-- Action item --
The whole of the data must be transcribed exactly.

-- Material shown --

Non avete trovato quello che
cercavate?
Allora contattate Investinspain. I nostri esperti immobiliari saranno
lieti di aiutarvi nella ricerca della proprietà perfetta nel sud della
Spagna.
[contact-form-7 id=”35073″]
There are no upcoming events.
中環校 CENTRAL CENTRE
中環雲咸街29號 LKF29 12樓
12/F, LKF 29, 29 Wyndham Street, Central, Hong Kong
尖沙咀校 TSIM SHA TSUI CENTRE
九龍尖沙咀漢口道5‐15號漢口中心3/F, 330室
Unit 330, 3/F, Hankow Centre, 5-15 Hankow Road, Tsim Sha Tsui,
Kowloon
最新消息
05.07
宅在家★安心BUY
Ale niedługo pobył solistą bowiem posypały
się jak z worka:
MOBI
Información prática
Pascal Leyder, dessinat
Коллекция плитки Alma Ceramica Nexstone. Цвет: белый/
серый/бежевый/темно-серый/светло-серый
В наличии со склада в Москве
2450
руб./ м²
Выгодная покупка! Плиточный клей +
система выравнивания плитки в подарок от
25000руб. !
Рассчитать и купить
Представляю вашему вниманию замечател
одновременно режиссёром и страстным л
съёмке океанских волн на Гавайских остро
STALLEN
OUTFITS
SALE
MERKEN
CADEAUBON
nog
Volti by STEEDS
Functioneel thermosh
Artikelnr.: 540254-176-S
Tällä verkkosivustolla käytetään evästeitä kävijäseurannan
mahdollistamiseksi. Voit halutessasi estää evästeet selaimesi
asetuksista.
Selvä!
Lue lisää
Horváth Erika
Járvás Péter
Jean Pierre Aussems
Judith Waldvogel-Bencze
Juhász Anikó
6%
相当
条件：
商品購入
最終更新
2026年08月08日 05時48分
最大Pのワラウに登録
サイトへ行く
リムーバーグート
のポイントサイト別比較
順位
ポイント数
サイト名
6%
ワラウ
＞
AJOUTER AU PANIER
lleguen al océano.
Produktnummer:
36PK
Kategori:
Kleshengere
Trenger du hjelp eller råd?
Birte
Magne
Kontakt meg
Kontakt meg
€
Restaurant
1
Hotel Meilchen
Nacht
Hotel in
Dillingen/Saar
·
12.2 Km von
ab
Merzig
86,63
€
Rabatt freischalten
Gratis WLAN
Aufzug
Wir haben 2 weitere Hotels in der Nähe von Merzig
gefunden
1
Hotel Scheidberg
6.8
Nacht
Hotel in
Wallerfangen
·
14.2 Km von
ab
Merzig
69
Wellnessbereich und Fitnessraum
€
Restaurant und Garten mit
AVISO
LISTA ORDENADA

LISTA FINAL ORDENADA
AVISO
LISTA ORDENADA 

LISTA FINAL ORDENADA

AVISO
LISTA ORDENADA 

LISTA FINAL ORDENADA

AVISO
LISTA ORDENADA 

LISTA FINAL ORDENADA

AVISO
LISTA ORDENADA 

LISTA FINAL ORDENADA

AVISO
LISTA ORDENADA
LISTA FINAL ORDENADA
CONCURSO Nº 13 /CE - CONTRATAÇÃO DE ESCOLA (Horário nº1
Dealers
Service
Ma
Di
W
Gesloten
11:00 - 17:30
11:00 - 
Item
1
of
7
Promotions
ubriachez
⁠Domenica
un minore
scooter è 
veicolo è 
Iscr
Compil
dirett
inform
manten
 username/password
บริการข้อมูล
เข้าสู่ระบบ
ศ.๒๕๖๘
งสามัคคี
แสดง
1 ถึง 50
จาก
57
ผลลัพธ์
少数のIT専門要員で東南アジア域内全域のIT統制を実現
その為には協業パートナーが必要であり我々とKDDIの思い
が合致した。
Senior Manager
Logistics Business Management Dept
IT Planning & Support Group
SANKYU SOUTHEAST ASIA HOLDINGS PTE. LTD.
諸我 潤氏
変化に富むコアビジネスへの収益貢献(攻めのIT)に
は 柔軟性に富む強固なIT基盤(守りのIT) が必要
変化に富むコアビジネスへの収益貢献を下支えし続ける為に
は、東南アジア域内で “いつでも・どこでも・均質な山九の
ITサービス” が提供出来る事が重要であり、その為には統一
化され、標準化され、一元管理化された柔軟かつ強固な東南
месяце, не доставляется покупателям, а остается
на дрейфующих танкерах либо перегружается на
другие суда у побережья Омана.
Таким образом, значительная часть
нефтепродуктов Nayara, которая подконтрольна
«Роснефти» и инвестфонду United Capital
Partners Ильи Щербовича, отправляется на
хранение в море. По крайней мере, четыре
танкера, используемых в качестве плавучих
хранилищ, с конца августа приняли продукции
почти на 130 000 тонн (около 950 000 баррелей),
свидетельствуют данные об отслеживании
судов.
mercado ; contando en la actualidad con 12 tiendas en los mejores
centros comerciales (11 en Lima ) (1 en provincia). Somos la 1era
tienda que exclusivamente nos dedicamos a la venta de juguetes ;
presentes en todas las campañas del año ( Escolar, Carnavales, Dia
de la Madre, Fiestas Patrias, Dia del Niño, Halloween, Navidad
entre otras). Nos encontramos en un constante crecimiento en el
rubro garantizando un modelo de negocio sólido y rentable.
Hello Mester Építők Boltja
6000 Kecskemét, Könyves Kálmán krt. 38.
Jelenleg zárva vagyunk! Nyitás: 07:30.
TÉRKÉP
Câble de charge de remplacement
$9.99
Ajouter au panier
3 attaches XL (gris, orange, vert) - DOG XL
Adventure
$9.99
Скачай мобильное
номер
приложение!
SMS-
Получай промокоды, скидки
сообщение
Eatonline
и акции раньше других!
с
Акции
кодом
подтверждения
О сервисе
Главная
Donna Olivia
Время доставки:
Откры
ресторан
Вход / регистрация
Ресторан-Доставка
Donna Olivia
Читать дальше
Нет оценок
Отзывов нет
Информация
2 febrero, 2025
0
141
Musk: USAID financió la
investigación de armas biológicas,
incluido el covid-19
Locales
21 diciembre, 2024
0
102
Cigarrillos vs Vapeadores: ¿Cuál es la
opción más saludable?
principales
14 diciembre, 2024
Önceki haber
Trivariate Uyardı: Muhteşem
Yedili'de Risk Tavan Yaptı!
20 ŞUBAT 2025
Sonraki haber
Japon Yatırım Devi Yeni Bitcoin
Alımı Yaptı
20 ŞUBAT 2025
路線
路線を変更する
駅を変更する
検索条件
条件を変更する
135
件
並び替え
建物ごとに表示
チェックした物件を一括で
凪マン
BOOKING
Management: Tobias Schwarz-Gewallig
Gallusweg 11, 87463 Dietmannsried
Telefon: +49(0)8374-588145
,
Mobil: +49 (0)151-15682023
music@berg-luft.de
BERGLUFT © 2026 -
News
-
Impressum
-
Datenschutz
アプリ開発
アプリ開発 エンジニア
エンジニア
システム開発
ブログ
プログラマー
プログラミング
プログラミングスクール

-- Solution to this problem --
Non avete trovato quello che
cercavate?
Allora contattate Investinspain. I nostri esperti immobiliari saranno
lieti di aiutarvi nella ricerca della proprietà perfetta nel sud della
Spagna.
[contact-form-7 id=”35073″]
There are no upcoming events.
中環校 CENTRAL CENTRE
中環雲咸街29號 LKF29 12樓
12/F, LKF 29, 29 Wyndham Street, Central, Hong Kong
尖沙咀校 TSIM SHA TSUI CENTRE
九龍尖沙咀漢口道5‐15號漢口中心3/F, 330室
Unit 330, 3/F, Hankow Centre, 5-15 Hankow Road, Tsim Sha Tsui,
Kowloon
最新消息
05.07
宅在家★安心BUY
Ale niedługo pobył solistą bowiem posypały
się jak z worka:
MOBI
Información prática
Pascal Leyder, dessinat
Коллекция плитки Alma Ceramica Nexstone. Цвет: белый/
серый/бежевый/темно-серый/светло-серый
В наличии со склада в Москве
2450
руб./ м²
Выгодная покупка! Плиточный клей +
система выравнивания плитки в подарок от
25000руб. !
Рассчитать и купить
Представляю вашему вниманию замечател
одновременно режиссёром и страстным л
съёмке океанских волн на Гавайских остро
STALLEN
OUTFITS
SALE
MERKEN
CADEAUBON
nog
Volti by STEEDS
Functioneel thermosh
Artikelnr.: 540254-176-S
Tällä verkkosivustolla käytetään evästeitä kävijäseurannan
mahdollistamiseksi. Voit halutessasi estää evästeet selaimesi
asetuksista.
Selvä!
Lue lisää
Horváth Erika
Járvás Péter
Jean Pierre Aussems
Judith Waldvogel-Bencze
Juhász Anikó
6%
相当
条件：
商品購入
最終更新
2026年08月08日 05時48分
最大Pのワラウに登録
サイトへ行く
リムーバーグート
のポイントサイト別比較
順位
ポイント数
サイト名
6%
ワラウ
＞
AJOUTER AU PANIER
lleguen al océano.
Produktnummer:
36PK
Kategori:
Kleshengere
Trenger du hjelp eller råd?
Birte
Magne
Kontakt meg
Kontakt meg
€
Restaurant
1
Hotel Meilchen
Nacht
Hotel in
Dillingen/Saar
·
12.2 Km von
ab
Merzig
86,63
€
Rabatt freischalten
Gratis WLAN
Aufzug
Wir haben 2 weitere Hotels in der Nähe von Merzig
gefunden
1
Hotel Scheidberg
6.8
Nacht
Hotel in
Wallerfangen
·
14.2 Km von
ab
Merzig
69
Wellnessbereich und Fitnessraum
€
Restaurant und Garten mit
AVISO
LISTA ORDENADA

LISTA FINAL ORDENADA
AVISO
LISTA ORDENADA 

LISTA FINAL ORDENADA

AVISO
LISTA ORDENADA 

LISTA FINAL ORDENADA

AVISO
LISTA ORDENADA 

LISTA FINAL ORDENADA

AVISO
LISTA ORDENADA 

LISTA FINAL ORDENADA

AVISO
LISTA ORDENADA
LISTA FINAL ORDENADA
CONCURSO Nº 13 /CE - CONTRATAÇÃO DE ESCOLA (Horário nº1
Dealers
Service
Ma
Di
W
Gesloten
11:00 - 17:30
11:00 - 
Item
1
of
7
Promotions
ubriachez
⁠Domenica
un minore
scooter è 
veicolo è 
Iscr
Compil
dirett
inform
manten
 username/password
บริการข้อมูล
เข้าสู่ระบบ
ศ.๒๕๖๘
งสามัคคี
แสดง
1 ถึง 50
จาก
57
ผลลัพธ์
少数のIT専門要員で東南アジア域内全域のIT統制を実現
その為には協業パートナーが必要であり我々とKDDIの思い
が合致した。
Senior Manager
Logistics Business Management Dept
IT Planning & Support Group
SANKYU SOUTHEAST ASIA HOLDINGS PTE. LTD.
諸我 潤氏
変化に富むコアビジネスへの収益貢献(攻めのIT)に
は 柔軟性に富む強固なIT基盤(守りのIT) が必要
変化に富むコアビジネスへの収益貢献を下支えし続ける為に
は、東南アジア域内で “いつでも・どこでも・均質な山九の
ITサービス” が提供出来る事が重要であり、その為には統一
化され、標準化され、一元管理化された柔軟かつ強固な東南
месяце, не доставляется покупателям, а остается
на дрейфующих танкерах либо перегружается на
другие суда у побережья Омана.
Таким образом, значительная часть
нефтепродуктов Nayara, которая подконтрольна
«Роснефти» и инвестфонду United Capital
Partners Ильи Щербовича, отправляется на
хранение в море. По крайней мере, четыре
танкера, используемых в качестве плавучих
хранилищ, с конца августа приняли продукции
почти на 130 000 тонн (около 950 000 баррелей),
свидетельствуют данные об отслеживании
судов.
mercado ; contando en la actualidad con 12 tiendas en los mejores
centros comerciales (11 en Lima ) (1 en provincia). Somos la 1era
tienda que exclusivamente nos dedicamos a la venta de juguetes ;
presentes en todas las campañas del año ( Escolar, Carnavales, Dia
de la Madre, Fiestas Patrias, Dia del Niño, Halloween, Navidad
entre otras). Nos encontramos en un constante crecimiento en el
rubro garantizando un modelo de negocio sólido y rentable.
Hello Mester Építők Boltja
6000 Kecskemét, Könyves Kálmán krt. 38.
Jelenleg zárva vagyunk! Nyitás: 07:30.
TÉRKÉP
Câble de charge de remplacement
$9.99
Ajouter au panier
3 attaches XL (gris, orange, vert) - DOG XL
Adventure
$9.99
Скачай мобильное
номер
приложение!
SMS-
Получай промокоды, скидки
сообщение
Eatonline
и акции раньше других!
с
Акции
кодом
подтверждения
О сервисе
Главная
Donna Olivia
Время доставки:
Откры
ресторан
Вход / регистрация
Ресторан-Доставка
Donna Olivia
Читать дальше
Нет оценок
Отзывов нет
Информация
2 febrero, 2025
0
141
Musk: USAID financió la
investigación de armas biológicas,
incluido el covid-19
Locales
21 diciembre, 2024
0
102
Cigarrillos vs Vapeadores: ¿Cuál es la
opción más saludable?
principales
14 diciembre, 2024
Önceki haber
Trivariate Uyardı: Muhteşem
Yedili'de Risk Tavan Yaptı!
20 ŞUBAT 2025
Sonraki haber
Japon Yatırım Devi Yeni Bitcoin
Alımı Yaptı
20 ŞUBAT 2025
路線
路線を変更する
駅を変更する
検索条件
条件を変更する
135
件
並び替え
建物ごとに表示
チェックした物件を一括で
凪マン
BOOKING
Management: Tobias Schwarz-Gewallig
Gallusweg 11, 87463 Dietmannsried
Telefon: +49(0)8374-588145
,
Mobil: +49 (0)151-15682023
music@berg-luft.de
BERGLUFT © 2026 -
News
-
Impressum
-
Datenschutz
アプリ開発
アプリ開発 エンジニア
エンジニア
システム開発
ブログ
プログラマー
プログラミング
プログラミングスクール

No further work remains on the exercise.